In order to achieve the above mission, we undertake initiatives aimed at empowering people to diversify their livelihoods opportunities through engaging in different environmentally friendly income generating opportunities and off farm enterprises. Some of the strategies adopted include: (i) introduction of appropriate technologies (such as solar photovoltaic, biogas and rainwater harvesting); (ii) promotion of environmentally-friendly activities and practices (e.g. bee-keeping, organic farming, fruit-tree growing and agroforestry); (iii) capacity building to empower individuals and groups through training, technical assistance and extension services; (iv) public awareness on a wide range of issues; and (v) facilitation of access to markets and income-generating opportunities.

Through these initiatives, we are gaining experience and skills needed to share synegies.

I have heard of Hiefer International. I will probably visit their site and learn more about the organisation.

Regards,
Denis Marsha


----------



## tecumseh (Apr 26, 2005)

some cash generating product would seem to be an appropriate concern and therefore I can understand you thinking/planning in regards to langstroth hives.

my question concerning whether you are or are not a bee keeper was really an inquiry indirectly as to the habitat/environment where you are planning this beekeeping enterprise. I would suggest to you directly that 'success' as a sustainable enterprise will hinge directly on the habitat in which the hives are set down. for most non beekeepers this variable is extremely difficult to determine.


----------



## Denis Marsha kabuuka (Nov 29, 2009)

Thank you!

The apiary sites on which the beehives will be established was selected by the local people with technical advice from the East African Beekeepers Equipment ltd who provided the initial training of at least 50 farmers selected from 50 households.

The project area is a poor rural subsistence farming setting with vegetation. However the natural resources are under threat as a result of subsistence farming practices, tree and forest destruction for timber and fireword and the increasing population pressure.

SLINT-Uganda has of recent launched a project titled "Fruit Tree growing and Community Forestry Project". The objective of the project is to improve the livelihoods of local people and contribute to conservation of the environment by promoting fruit tree growing and community forestry. 

The project will encourage and assist local people to plant different types of fruit trees, including avocado, mango and guava as well as other tree species for forest products (firewood, timber, fodder and non-timber products) and services in the area. The primary target of the project is to establish at least two community tree nurseries to raise and plant over 12,000 tree seedlings per year for two years. 

We sincerely hope this project will go a long way in supporting the beekeeping project.
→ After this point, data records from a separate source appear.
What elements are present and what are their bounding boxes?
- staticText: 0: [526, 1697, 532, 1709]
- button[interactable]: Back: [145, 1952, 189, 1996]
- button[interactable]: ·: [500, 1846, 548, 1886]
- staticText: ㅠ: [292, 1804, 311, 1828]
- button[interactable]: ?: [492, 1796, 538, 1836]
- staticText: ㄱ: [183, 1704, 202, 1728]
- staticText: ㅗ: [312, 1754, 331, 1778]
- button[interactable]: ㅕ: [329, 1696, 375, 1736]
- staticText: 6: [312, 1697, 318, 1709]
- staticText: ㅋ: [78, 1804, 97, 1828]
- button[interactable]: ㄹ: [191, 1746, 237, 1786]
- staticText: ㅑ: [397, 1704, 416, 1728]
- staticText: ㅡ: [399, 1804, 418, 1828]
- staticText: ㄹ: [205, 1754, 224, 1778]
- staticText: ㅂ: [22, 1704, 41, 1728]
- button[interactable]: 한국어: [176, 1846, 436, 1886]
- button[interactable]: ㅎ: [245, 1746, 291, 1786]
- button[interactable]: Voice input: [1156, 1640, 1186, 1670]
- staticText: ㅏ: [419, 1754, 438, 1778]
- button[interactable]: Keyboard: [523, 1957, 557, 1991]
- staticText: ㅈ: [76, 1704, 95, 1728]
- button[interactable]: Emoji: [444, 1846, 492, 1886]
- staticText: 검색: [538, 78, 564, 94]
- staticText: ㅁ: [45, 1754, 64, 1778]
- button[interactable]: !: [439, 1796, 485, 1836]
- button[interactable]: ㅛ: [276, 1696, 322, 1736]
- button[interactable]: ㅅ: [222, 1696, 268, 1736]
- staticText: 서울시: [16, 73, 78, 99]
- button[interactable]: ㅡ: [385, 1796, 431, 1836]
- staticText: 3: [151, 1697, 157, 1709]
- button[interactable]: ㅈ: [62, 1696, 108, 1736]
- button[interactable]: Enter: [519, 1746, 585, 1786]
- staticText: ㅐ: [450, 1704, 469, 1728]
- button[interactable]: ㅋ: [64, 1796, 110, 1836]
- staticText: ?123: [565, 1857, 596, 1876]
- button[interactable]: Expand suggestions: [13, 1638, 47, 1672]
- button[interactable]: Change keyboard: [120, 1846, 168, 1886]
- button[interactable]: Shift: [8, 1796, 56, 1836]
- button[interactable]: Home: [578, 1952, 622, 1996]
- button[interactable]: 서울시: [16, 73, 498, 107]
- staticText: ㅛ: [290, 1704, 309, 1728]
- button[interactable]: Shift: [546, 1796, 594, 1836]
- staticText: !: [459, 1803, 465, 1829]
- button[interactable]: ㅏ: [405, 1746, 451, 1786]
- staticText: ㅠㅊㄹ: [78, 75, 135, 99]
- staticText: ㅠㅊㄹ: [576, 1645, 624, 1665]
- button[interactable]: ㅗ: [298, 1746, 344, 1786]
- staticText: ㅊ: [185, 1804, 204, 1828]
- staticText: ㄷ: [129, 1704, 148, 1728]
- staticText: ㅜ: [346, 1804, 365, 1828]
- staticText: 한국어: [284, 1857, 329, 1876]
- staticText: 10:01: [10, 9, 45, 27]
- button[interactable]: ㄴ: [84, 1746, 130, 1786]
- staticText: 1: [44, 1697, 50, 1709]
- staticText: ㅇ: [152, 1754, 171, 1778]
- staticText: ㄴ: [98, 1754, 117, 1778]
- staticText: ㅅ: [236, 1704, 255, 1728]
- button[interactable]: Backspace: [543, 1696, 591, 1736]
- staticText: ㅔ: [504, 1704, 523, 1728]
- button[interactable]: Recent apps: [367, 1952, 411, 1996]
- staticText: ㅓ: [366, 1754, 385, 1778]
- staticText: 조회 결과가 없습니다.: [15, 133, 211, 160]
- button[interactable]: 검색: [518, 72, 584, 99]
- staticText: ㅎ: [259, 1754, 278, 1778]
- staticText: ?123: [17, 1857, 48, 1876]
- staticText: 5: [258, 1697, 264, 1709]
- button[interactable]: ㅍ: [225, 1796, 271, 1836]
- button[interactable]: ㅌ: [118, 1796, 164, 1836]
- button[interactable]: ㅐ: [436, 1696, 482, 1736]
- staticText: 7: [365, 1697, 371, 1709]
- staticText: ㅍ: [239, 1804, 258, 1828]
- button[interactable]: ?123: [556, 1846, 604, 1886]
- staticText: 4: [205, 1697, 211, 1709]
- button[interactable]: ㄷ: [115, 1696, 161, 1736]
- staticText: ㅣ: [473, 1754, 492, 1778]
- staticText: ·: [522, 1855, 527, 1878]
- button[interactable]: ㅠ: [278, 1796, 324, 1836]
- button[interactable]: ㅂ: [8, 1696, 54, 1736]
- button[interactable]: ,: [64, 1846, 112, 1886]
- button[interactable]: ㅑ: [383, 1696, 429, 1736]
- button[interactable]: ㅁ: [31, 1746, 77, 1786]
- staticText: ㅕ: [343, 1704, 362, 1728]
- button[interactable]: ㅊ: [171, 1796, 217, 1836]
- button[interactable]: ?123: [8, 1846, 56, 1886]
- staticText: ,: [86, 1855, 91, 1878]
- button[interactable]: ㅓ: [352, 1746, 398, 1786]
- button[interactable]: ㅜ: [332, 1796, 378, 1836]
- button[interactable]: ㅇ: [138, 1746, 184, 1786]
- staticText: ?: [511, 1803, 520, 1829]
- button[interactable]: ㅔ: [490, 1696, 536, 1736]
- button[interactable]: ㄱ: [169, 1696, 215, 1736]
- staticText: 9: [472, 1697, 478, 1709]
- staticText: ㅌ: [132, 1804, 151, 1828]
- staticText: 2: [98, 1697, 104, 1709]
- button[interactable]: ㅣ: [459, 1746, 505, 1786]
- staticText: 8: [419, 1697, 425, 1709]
Bees like mango, guava, ovocado and some of the agroforestry trees.

Please visit the Youtube: http://www.youtube.com/watch?v=Vg56FpcQJYA&feature=related
http://www.youtube.com/user/jacke38#play/all/uploads-all/0/Vg56FpcQJYA

to see what transpared at the training and initial launch of the Gayaza beekeeping Project in Kiboga district, Uganda.


----------



## laurelmtnlover (May 29, 2009)

Hello, and welcome.

Have you seen the website for Bees for Development?
http://www.beesfordevelopment.org/info/info/development/microenterprises-in-susta.shtml


Let us know if you have any questions about top bar hives. Seems to me there is no reason you can't do both kinds.
Blessings,
Carrie


----------



## Denis Marsha kabuuka (Nov 29, 2009)

Thanks Carrie,

I did visit the bees for development website. SLINT-Uganda is interested in promoting the top bee hive as well.We would love giving the poor resource farmers in Kiyuni parish that option as well. 

We would like facilitating farmers with at least 20 tophives if we could get funding for this demonstration. This would require at least US ($)1000. The funding would further enable the farmers under the Gayaza smallholder beekeeping project being implemented by SLINT-Uganda in central Uganda to engage in bee-keeping as a sustainable income-generating activity to overcome poverty and improve their livelihoods without compromising the environment. They would also compare and choose the type of beehive they would prefer.

For more information about SLINT-Uganda please visit: www.slint.org and http://www.nabuur.com/en/village/butikiro where we are implementing three projects with the kind support of on-line volunteers on the Global Neighbour Network (nabuur.com).

We would be pleased sending you a project proposal in relation for your consideration. Please contact me on [email protected] or [email protected]. We look forward to your kind support. 

Best wishes,
Denis MARSHA


----------



## CentralPAguy (Feb 8, 2009)

Denis,

You may be real in your request for funds or not. It does tug at our heartstrings and it is Christmas and your command of the English language is good.

You probably are aware that scams are prevalent all the time and they come wrapped in all sorts from get rich schemes to tug at your heart schemes.

Websites and Youtubes don't really prove that what you do is legit. However if Heifers, International has validated you, then it would go a long way.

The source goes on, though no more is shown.